Making Sense of Electrons, Atoms, and Molecules

The discovery of the electron in 1897 was followed just 14 years later by the discovery of the atomic nucleus in 1911. In 1913 Bohr proposed a model of the hydrogen atom in which the electron made perfectly circular orbits around the newly discovered nucleus (proton) only to see his theory replaced by Schrödinger’s more general theory, wave mechanics, in 1926. Wave mechanics has dominated the thinking of chemists ever since, but it has hardly been the last word on the matter. More subatomic particles have been discovered, and other forms of quantum mechanics have been suggested over the years (matrix mechanics, density functional theory, …) including theories (quantum electrodynamics, quantum chromodynamics, …) that go far beyond the simplistic thinking of chemists.

So what really happens when two electrons, or perhaps an electron and a positively charged nucleus, get really, really close to each other? Wave mechanics turns to Coulomb’s law for help, and Coulomb states that the force between these particles varies inversely with the square of the distance between them, that is, the force is proportional to 1/r^2. This would imply that the force (and the potential energy associated with it) approaches infinity as r approaches zero. This can lead to disturbing thoughts (what keeps electrons from ‘falling into’ the nucleus?) and disturbing mathematical problems (how do I work with a formula that busts its way to infinity?).
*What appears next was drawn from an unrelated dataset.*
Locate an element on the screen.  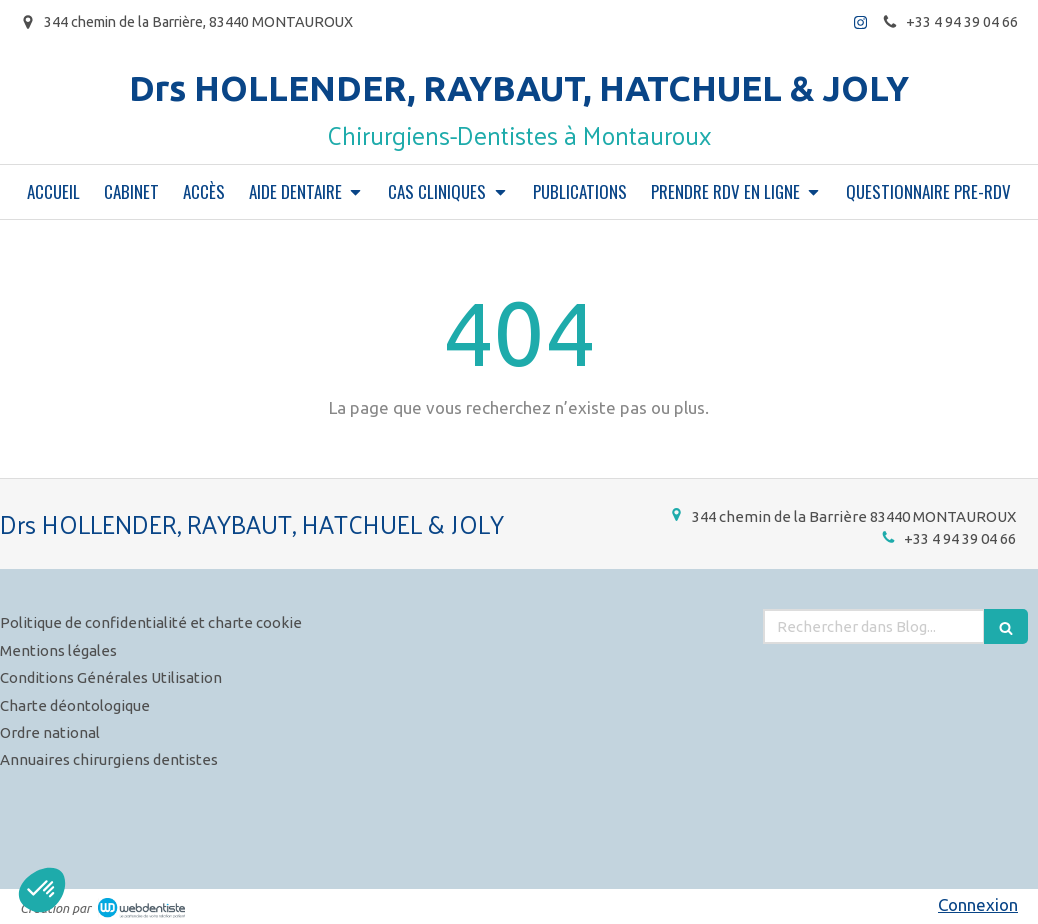
+33 4 94 39 04 66 is located at coordinates (960, 538).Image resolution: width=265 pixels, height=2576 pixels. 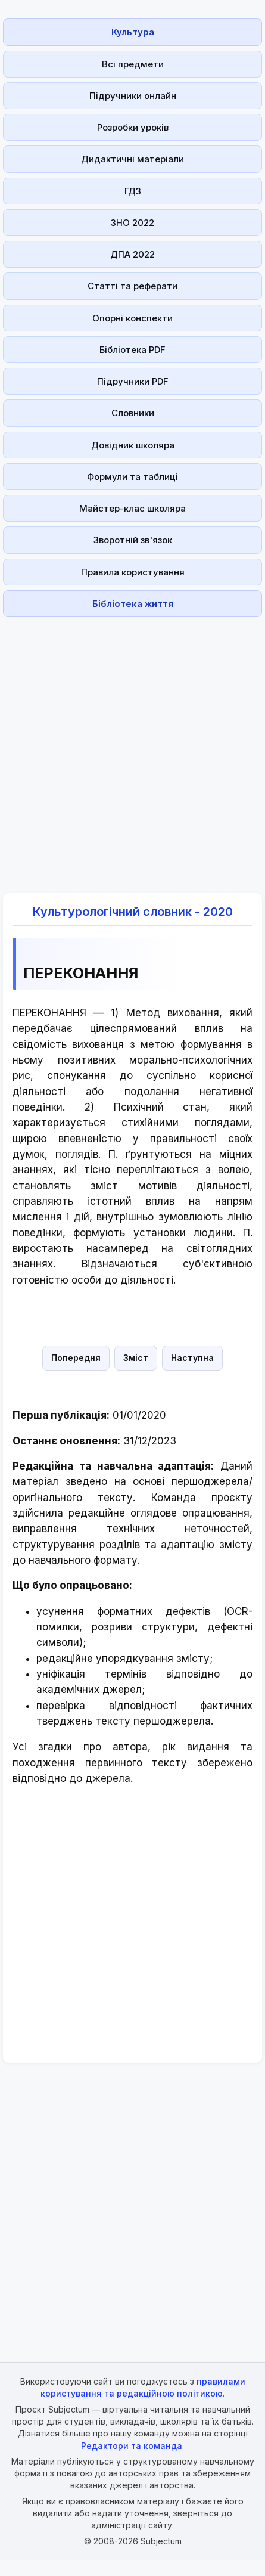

Nautilus recently emailed me an old article (“The Trouble with Theories of Everything”, 1 Oct 2015) that looks into these disturbing corners of science and concludes, “There is no known physics theory that is true at every scale—there may never be.” Coulomb’s law, wave mechanics, you name it – are designed to explained certain phenomena that appear on certain scales of time, space, energy, and so. It may be possible to extrapolate them to other scales successfully, but there are no guarantees. Caveat extrapolator!